Work task: Using the listing, copy each whole line that features "Spearfish".

Given information:
◇ ◇ ◇ ◇

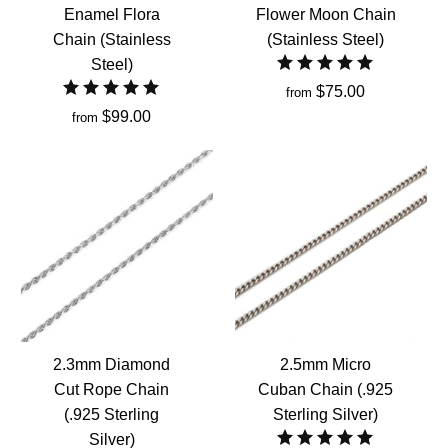
Enamel Flora
Flower Moon Chain
Chain (Stainless
(Stainless Steel)
Steel)
$75.00
from
$99.00
from
2.3mm Diamond
2.5mm Micro
Cut Rope Chain
Cuban Chain (.925
(.925 Sterling
Sterling Silver)
Silver)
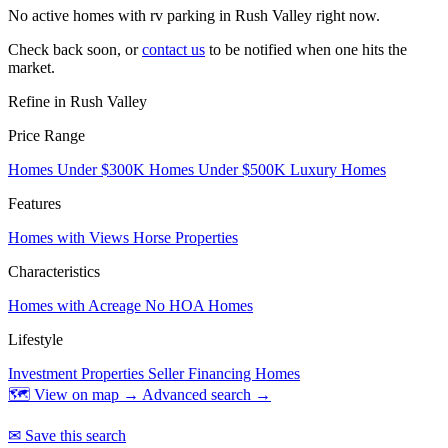
No active homes with rv parking in Rush Valley right now.
Check back soon, or
contact us
to be notified when one hits the
market.
Refine in Rush Valley
Price Range
Homes Under $300K
Homes Under $500K
Luxury Homes
Features
Homes with Views
Horse Properties
Characteristics
Homes with Acreage
No HOA Homes
Lifestyle
Investment Properties
Seller Financing Homes
🗺 View on map →
Advanced search →
✉ Save this search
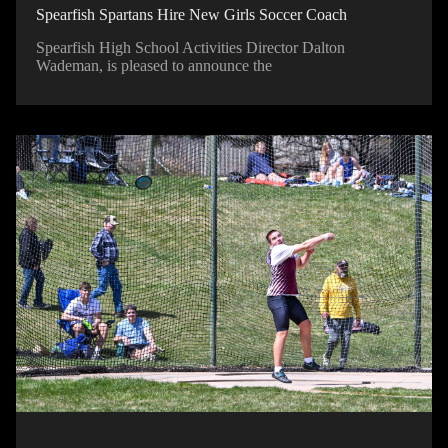
Spearfish Spartans Hire New Girls Soccer Coach
Spearfish High School Activities Director Dalton
Wademan, is pleased to announce the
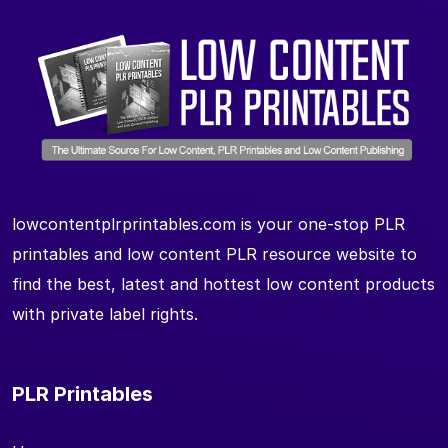
lowcontentplrprintables.com is your one-stop PLR
printables and low content PLR resource website to
find the best, latest and hottest low content products
with private label rights.
PLR Printables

◇ ◇ ◇ ◇

Your solution:
Spearfish Spartans Hire New Girls Soccer Coach
Spearfish High School Activities Director Dalton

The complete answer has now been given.